Disciples de Marx, nous devons être des combattants et des polémistes : c’est pourquoi il ne nous est pas permis de résoudre le problème de façon scolastique, autrement dit d’insister sur l’aspect d’analogie de ces deux ordres de lois à la seule fin « politique » d’éviter qu’on nous dise : puisque les lois de la société ne sont pas aussi rigides, par exemple que la loi de la gravitation, allons-y pour en faire sauter quelques-unes. La position centrale de Marx dans sa lutte contre les roquets payés par les Universités bourgeoises pour aboyer contre lui était justement que « les lois de l’économie bourgeoise ne sont pas des lois naturelles » et que nous pouvons donc vouloir en briser la domination. L’écrit de Staline rappelle, il est vrai, que les lois de l’économie ne sont pas « éternelles », mais propres à chaque stade ou époque sociale : esclavage, féodalité, capitalisme. Mais il ne le fait que dans l’intention de conclure que « certaines lois » sont communes à toutes les époques et qu’elles régiront également le socialisme, qui aura donc, lui aussi, son « économie politique ».
Staline ne tourne-t-il pas en dérision Iarochenko et Boukharine qui auraient, paraît-il, affirmé qu’en régime socialiste une science de l’organisation sociale succédera à l’économie politique. Mordant, il rétorque que cette science nouvelle avait déjà été abordée par certains économistes pseudo-marxistes qui avaient peur de la police tsariste et qu’elle n’était autre chose qu’une « politique économique », dont il admet d’ailleurs la nécessité comme chose distincte.
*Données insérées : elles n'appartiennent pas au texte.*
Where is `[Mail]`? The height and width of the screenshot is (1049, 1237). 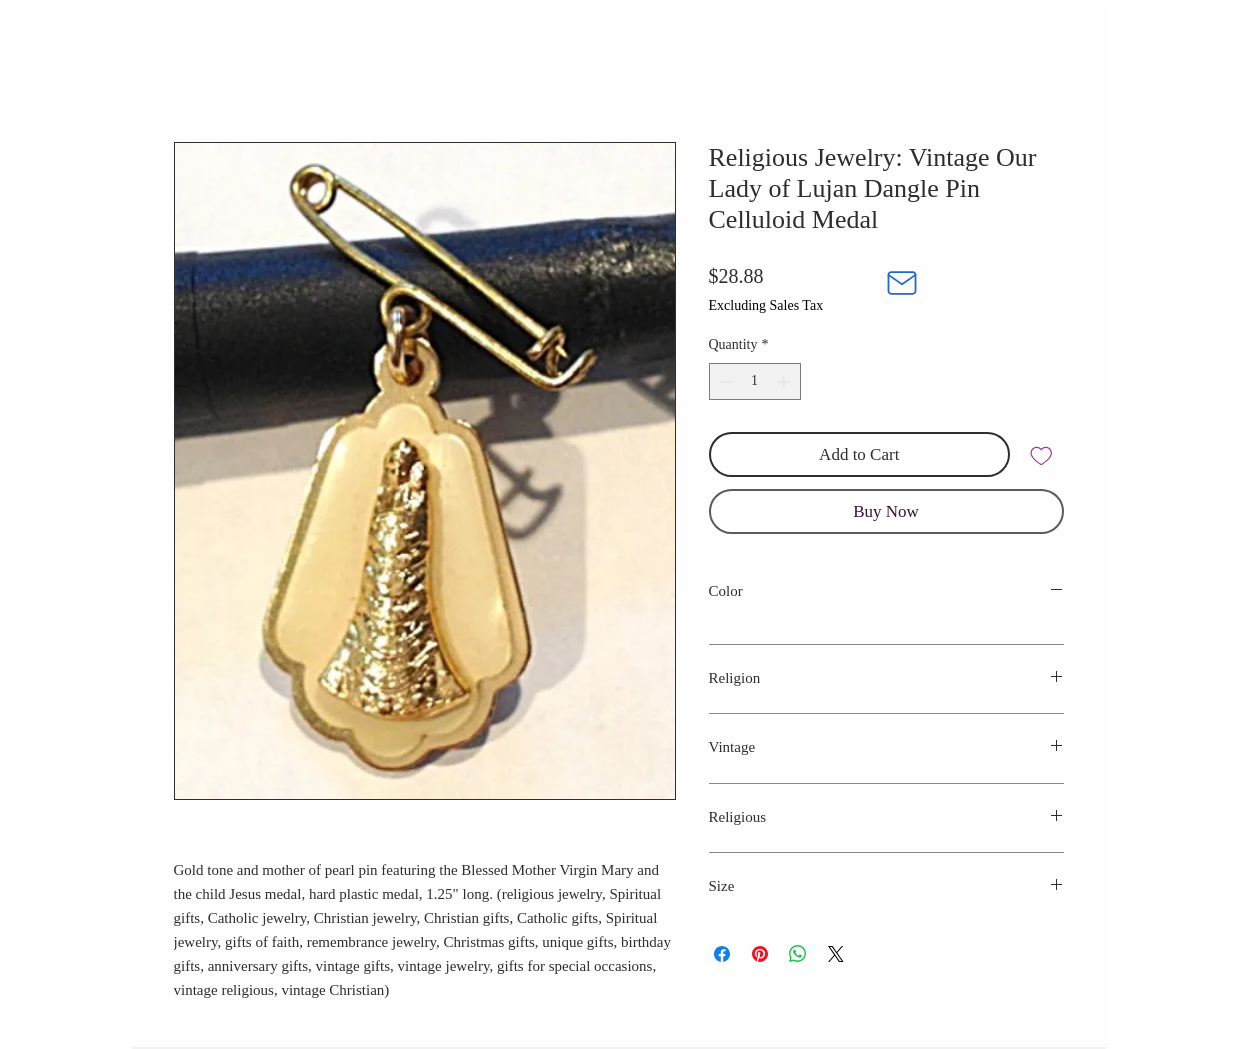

Le socialisme connaîtra-t-il une science économique ? C’est une question dont nous discuterons lorsque les termes en auront été correctement posés. Ce qui est certain, c’est que tant qu’existera une politique économique (comme ce sera encore le cas sous la dictature du prolétariat), il existera aussi des classes rivales, ce qui signifie que l’on ne sera toujours pas arrivé au socialisme. La question de Lénine s’impose alors : qui détient le pouvoir ? C’est-à-dire : dans quel sens s’effectue le développement économique, qui, nous en sommes d’accord, procède par stades ? Le sens de ce développement ce sont les lois auquel il obéira qui nous le diront.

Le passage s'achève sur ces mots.